As a session musician has worked in hundreds of albums for artists such as Toti Soler, Feliu Gasull, Victoria de los Ángeles, El último de la fila, Joan Manuel Serrat, Lluís Llach, Maria del Mar Bonet, Manolo García, Paco Ortega, Mónica Molina, Angelo Branduardi, Roberto Alagna, Charles Aznavour.

===2000s–present===
In 2001, González returned to record a studio album, Árboles nuevos. In parallel, co-produced and played the Spanish guitar in Nunca el Tiempo es Perdido (2001) and Para que no se duerman mis sentidos (2004) with Manolo García. The latter album earned him the nomination of the Premios de la Música for "Best Music Arranger", shared with Manolo and Nacho Lesko. He collaborated with Serrat in Versos en la boca (2003), in which he performed as a flamenco guitarist.
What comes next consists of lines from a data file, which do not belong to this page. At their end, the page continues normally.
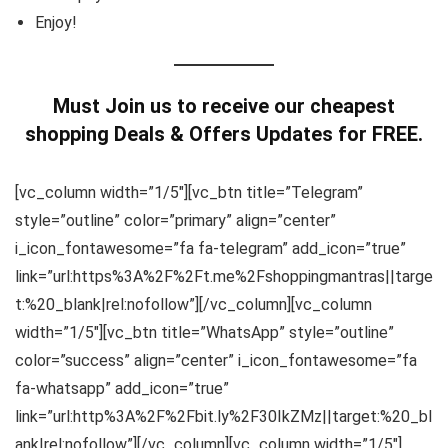
Enjoy!
Must Join us to receive our cheapest
shopping Deals & Offers Updates for FREE.
[vc_column width=”1/5″][vc_btn title=”Telegram”
style=”outline” color=”primary” align=”center”
i_icon_fontawesome=”fa fa-telegram” add_icon=”true”
link=”url:https%3A%2F%2Ft.me%2Fshoppingmantras||targe
t:%20_blank|rel:nofollow”][/vc_column][vc_column
width=”1/5″][vc_btn title=”WhatsApp” style=”outline”
color=”success” align=”center” i_icon_fontawesome=”fa
fa-whatsapp” add_icon=”true”
link=”url:http%3A%2F%2Fbit.ly%2F30IkZMz||target:%20_bl
ank|rel:nofollow”][/vc_column][vc_column width=”1/5″]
In 2005 he re-recorded and reinterpreted the themes of his first solo album, Callejón del gato under the Alia Records label, and in 2007 published a new album of original compositions called Verdades ocultas y medias mentiras, this time under the GTK label, with 10 instrumental tracks including a cover of Camarón de la Isla's La leyenda del tiempo. González, with Roger Blavia (drums) and Toni Terré (bass) then performed under the name Trío for a series of concerts in Europe. They released a DVD with the live recording in Vicenza, on October 28, 2006. There performances included traditional Spanish flamenco and classical and Spanish versions of classic international pop and rock. The trio performed at the International Kaunas Jazz Festival in Lithuania in October 2011.

Recently he has performed with the double-bass player Horacio Fumero, formed Transversal, with Raúl Rodriguez (Cuban tres), Trilok Gurtu (percussionist) and Guillem Aguilar (bass) and appeared on the French tenor Roberto Alagna’s new album. González performed "Concierto de Aranjuez" as a soloist with the Russian Philharmonic Orchestra in Moscow. He has also recorded guitar for commercials by BMW, Canal+, and Seat Ibiza.